Preheat the oven to 425F convection.
In a large 12-inch oven-proof skillet over medium-high heat, add the olive oil. Once the oil is hot and shimmering, add the meat and ½ teaspoon salt. Cook until it is cooked through, breaking it into small crumbles, about 2-3 minutes.
Add beans, veggies, and remaining 1 teaspoon salt and cook for 5 minutes, stirring occasionally, or until the veggies are cooked through. Transfer to a large bowl (scrape up any bits stuck to the pan) and stir in yogurt, jalapenos, and chiles.
Once the skillet has cooled a bit, add about ¼ cup of the salsa verde and spread it around. Lay a tortilla flat on a cutting board or large plate and place about ½ cup of the filling down the center (depending on size of tortilla).

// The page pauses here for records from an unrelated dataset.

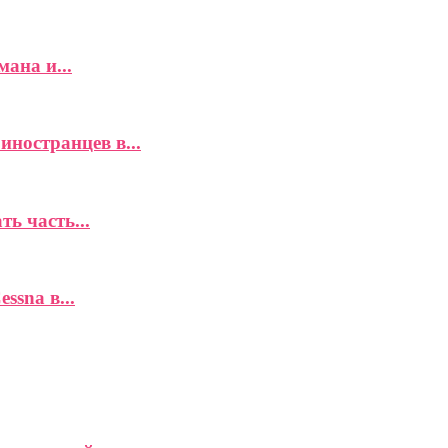
ана и...
иностранцев в...
ь часть...
ssna в...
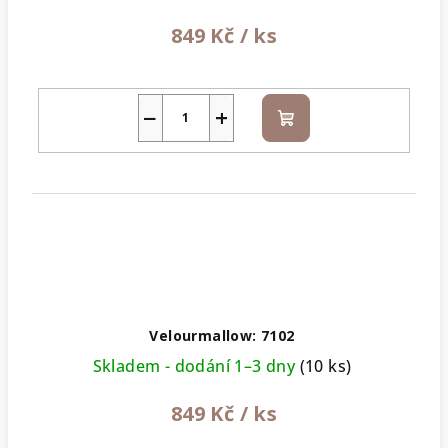
849 Kč
/ ks
−
+
Do
košíku
Velourmallow: 7102
Skladem - dodání 1–3 dny
(10 ks)
849 Kč
/ ks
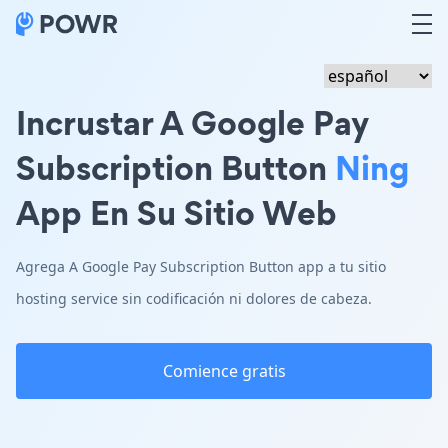
Incrustar A Google Pay
Subscription Button
Ning
App En Su Sitio Web
Agrega A Google Pay Subscription Button app a tu sitio
hosting service sin codificación ni dolores de cabeza.
Comience gratis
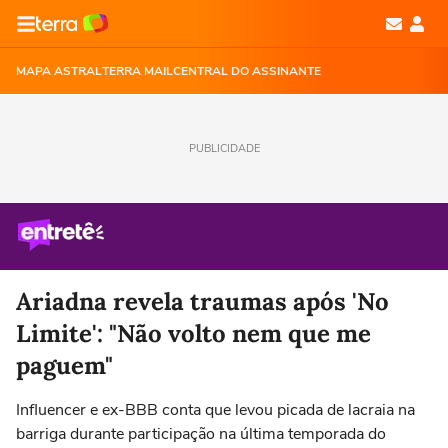
MAPA ASTRAL
TERRA MAIL
CENTRAL DO ASSINANTE
PUBLICIDADE
Ariadna revela traumas após 'No
Limite': "Não volto nem que me
paguem"
Influencer e ex-BBB conta que levou picada de lacraia na
barriga durante participação na última temporada do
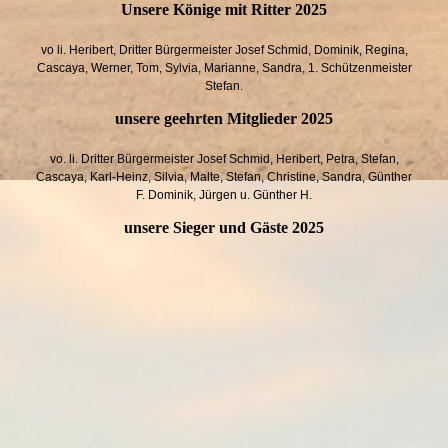
Unsere Könige mit Ritter 2025
vo li. Heribert, Dritter Bürgermeister Josef Schmid, Dominik, Regina,
Cascaya, Werner, Tom, Sylvia, Marianne, Sandra, 1. Schützenmeister
Stefan.
unsere geehrten Mitglieder 2025
vo. li. Dritter Bürgermeister Josef Schmid, Heribert, Petra, Stefan,
Cascaya, Karl-Heinz, Silvia, Malte, Stefan, Christine, Sandra, Günther
F. Dominik, Jürgen u. Günther H.
unsere Sieger und Gäste 2025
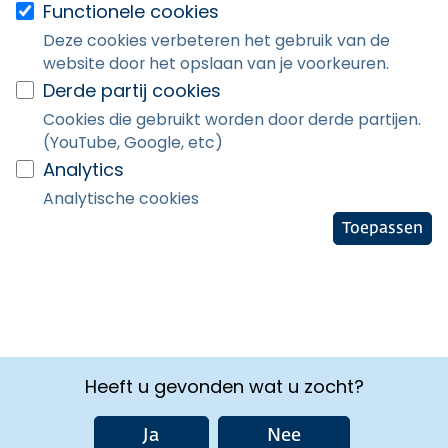
Functionele cookies
Deze cookies verbeteren het gebruik van de
website door het opslaan van je voorkeuren.
Derde partij cookies
Cookies die gebruikt worden door derde partijen.
(YouTube, Google, etc)
Analytics
Analytische cookies
Toepassen
Heeft u gevonden wat u zocht?
Ja
Nee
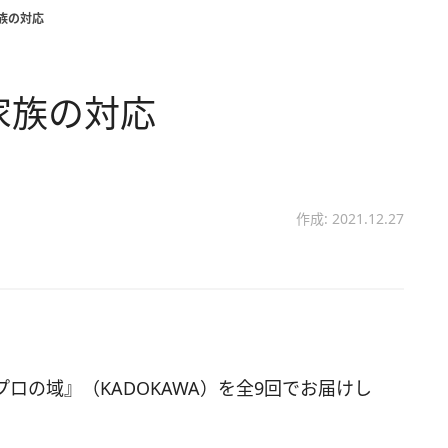
家族の対応
く家族の対応
作成: 2021.12.27
ロの域』（KADOKAWA）を全9回でお届けし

Roll it up tightly and place it seam-side-down into the skillet. Repeat with the remaining tortillas, tucking them snuggly next to each other. If extra filling remains, you can sprinkle along the ends of the tortillas into the pan or save it to repurpose the next day.
Pour the remaining salsa down the middle of the tortillas. Top with cheese (I like to sprinkle some around the enchilada ends to get those crispy cheese bits). Bake for 10-15 minutes, or until the ends of the tortillas are golden and crisp. Serve topped with your toppings of choice (I used avocado, yogurt, cilantro, scallions, and feta cheese).